» Records
--- START ---

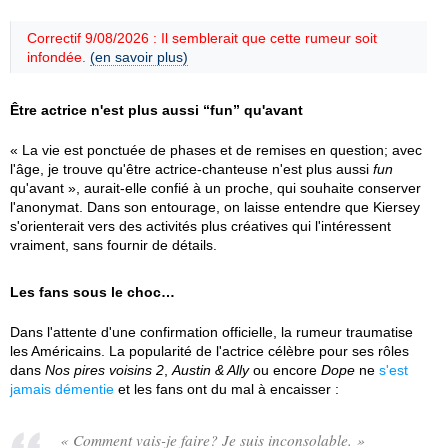
Correctif 9/08/2026 : Il semblerait que cette rumeur soit
infondée.
(en savoir plus)
Être actrice n'est plus aussi “fun” qu'avant
« La vie est ponctuée de phases et de remises en question; avec
l'âge, je trouve qu'être actrice-chanteuse n'est plus aussi
fun
qu'avant », aurait-elle confié à un proche, qui souhaite conserver
l'anonymat. Dans son entourage, on laisse entendre que Kiersey
s'orienterait vers des activités plus créatives qui l'intéressent
vraiment, sans fournir de détails.
Les fans sous le choc…
Dans l'attente d'une confirmation officielle, la rumeur traumatise
les Américains. La popularité de l'actrice célèbre pour ses rôles
dans
Nos pires voisins 2
,
Austin & Ally
ou encore
Dope
ne
s'est
jamais démentie
et les fans ont du mal à encaisser :
« Comment vais-je faire? Je suis inconsolable. »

--- END ---

» Work instruction
Every word of the data should be reproduced exactly; please omit any pictures.

» Expected answer
Correctif 9/08/2026 : Il semblerait que cette rumeur soit
infondée.
(en savoir plus)
Être actrice n'est plus aussi “fun” qu'avant
« La vie est ponctuée de phases et de remises en question; avec
l'âge, je trouve qu'être actrice-chanteuse n'est plus aussi
fun
qu'avant », aurait-elle confié à un proche, qui souhaite conserver
l'anonymat. Dans son entourage, on laisse entendre que Kiersey
s'orienterait vers des activités plus créatives qui l'intéressent
vraiment, sans fournir de détails.
Les fans sous le choc…
Dans l'attente d'une confirmation officielle, la rumeur traumatise
les Américains. La popularité de l'actrice célèbre pour ses rôles
dans
Nos pires voisins 2
,
Austin & Ally
ou encore
Dope
ne
s'est
jamais démentie
et les fans ont du mal à encaisser :
« Comment vais-je faire? Je suis inconsolable. »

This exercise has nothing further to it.